# Hacking `treelite` for Out-Of-Bag Random Forest Predictions

Random forests are great. So great that I implore you to read one of the thousand articles about random forests starting [here](https://en.wikipedia.org/wiki/Random_forest). Each tree in a random forest is constructed from independent samples of the source data (a la [bootstrap aggregating](https://en.wikipedia.org/wiki/Bootstrap_aggregating)). This leads to two interesting features:

* **Prediction performance**: Random forests generally do not overfit when one cranks up the number of trees while mostly enjoying variance reduction gains. Hence training a forest with a large number of trees is generally desirable albeit computationally expensive. Predicting through such a forest is also expensive. Fortunately, [treelite](https://treelite.readthedocs.io/en/latest/) takes care of prediction (and only prediction, not training) performance. Since any fancy (or plain), causal (or not), honest (or cheating) random forest are pretty much the same **at prediction time** -- bunch of split test nodes and leaf average values -- treelite can convert a bespoke representation of random forest into a fast C one. This works for xgboost, lightgbm, sklearn, or even your own hand rolled random forest model. The treelite representation of random forest can then be compiled into a quick C shared object or deployed to CUDA ([cuml](https://github.com/rapidsai/cuml)) / [Sagemaker Neo](https://github.com/neo-ai/neo-ai-dlr) for glory.
* **Out-of-bag errors**: Instead of having to do an explicit train test split, one can enjoy the convenience of having random forests calculate out-of-bag errors by making each individual tree predict on the subset of the data that was not used to train the tree. This is great and useful in a lot of practical applications. **However, this is not supported by `treelite`** as it requires each forest prediction call to only query from a subset of trees in the forest. Instead, the `treelite` interface only supports querying for an average value across all trees in the forest.

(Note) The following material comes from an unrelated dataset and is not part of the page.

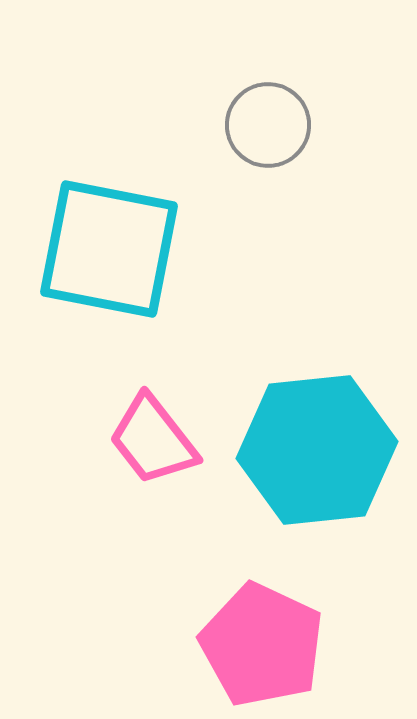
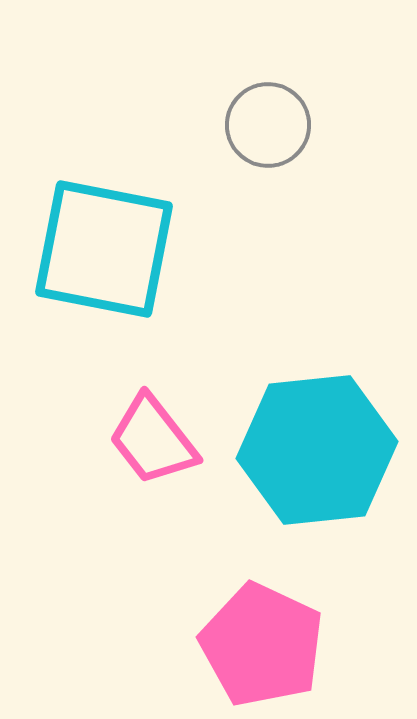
cyan square: moved 5 px left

In this article, we'll see how we can (ab)use `treelite` to get out-of-bag predictions. Additionally, I hope that this will help make the `treelite` package more popular among causal circles.

## Getting OOB Predictions and Sampling Indices from `sklearn`

We first start with a simple `sklearn.ensemble.RandomForestRegressor` model trained on the `california_housing` dataset.

In [1]:
import sklearn.datasets
import sklearn.ensemble
import numpy
import treelite
import treelite_runtime

In [2]:
%cd treelite-oob

[Errno 2] No such file or directory: 'treelite-oob'
/home/jovyan/treelite-oob


In [3]:
d = sklearn.datasets.fetch_california_housing(data_home = './bin')

In [4]:
x = d['data']
y = d['target']
x.shape

(20640, 8)

In [5]:
forest = sklearn.ensemble.RandomForestRegressor(n_estimators = 100, max_depth = 3, oob_score = True, random_state = 0)
forest.fit(x, y)

We can now query the model for its training score, oob score, and oob predictions.

In [6]:
print(forest.score(x, y), forest.oob_score_, len(forest.estimators_))
print(forest.oob_prediction_)

0.5613827712406585 0.5539804583170151 100
[4.26892639 4.48427396 3.62823672 ... 1.20096897 1.40188469 1.21079713]


Indeed, we can peel under the hood a little and see exactly how `oob_prediction_` is calculated. When one looks at the python source code for that, one can see that it's essentially calculating the following for a given tree `i`

* Get the observations that the tree `i` did not bootstrap sample (i.e. `unsampled_indices`)
* Have that tree `i` predict `x[unsampled_indices, :]` i.e. the part of the data that tree `i` did not see

Then, over all trees, average those predictions by the number of trees that contributed to any particular prediction.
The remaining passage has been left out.